Trigger Types
Every workflow step has a trigger type that determines when it executes. BFF supports four types:
Manual Trigger
When to use: For steps that require a deliberate human decision to start.
- The step waits until someone manually clicks “Start”
- Common for the first step of a workflow
- Also used for review/approval gates
Example: A manager manually triggers the “Monthly Report” workflow at month-end.
Automatic Trigger
When to use: For steps that should execute immediately after the previous step completes.
- Triggers automatically when the preceding step finishes
- No human intervention needed
- Perfect for AI agent steps
Example: After “Pull data from CRM” completes → “Generate draft report” starts automatically.
Conditional Trigger
When to use: For branching logic where the next step depends on the outcome of the previous step.
- Evaluates a condition after the preceding step
- Routes to different steps based on the result
- Enables if/then/else workflow logic
Example: If report value > $10,000 → Route to “Senior Review”. Otherwise → “Standard Processing”.
Scheduled Trigger
When to use: For workflows that should run at specific times.
- Configured with a schedule (daily, weekly, etc.)
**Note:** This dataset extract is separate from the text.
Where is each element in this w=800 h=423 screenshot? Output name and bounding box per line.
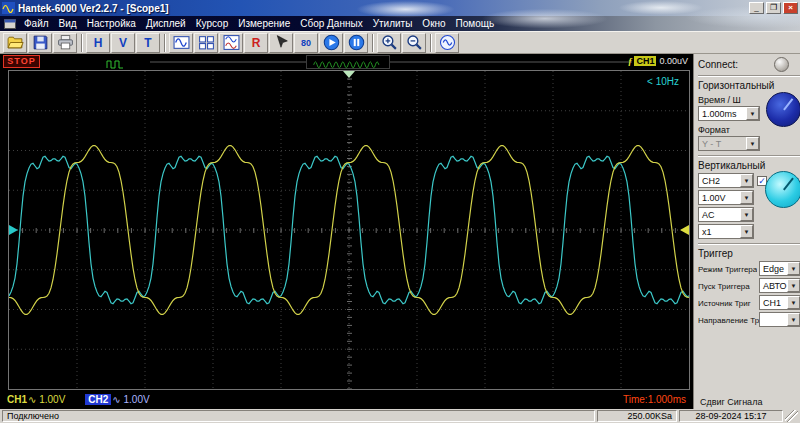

- Starts the workflow automatically at the specified time
- Useful for recurring processes
Example: Run the “Daily Email Triage” workflow every day at 8:00 AM.
Combining Triggers
A workflow typically uses multiple trigger types across its steps:
1. [Scheduled] Daily at 8am → Start
2. [Auto] Pull data → executes immediately
3. [Auto] Process data → executes immediately
4. [Manual] Review results → waits for human
5. [Conditional] If approved → publish; if rejected → revise
Tip: Use automatic triggers for AI agent steps and manual triggers for human review points. This creates an efficient human-in-the-loop pipeline.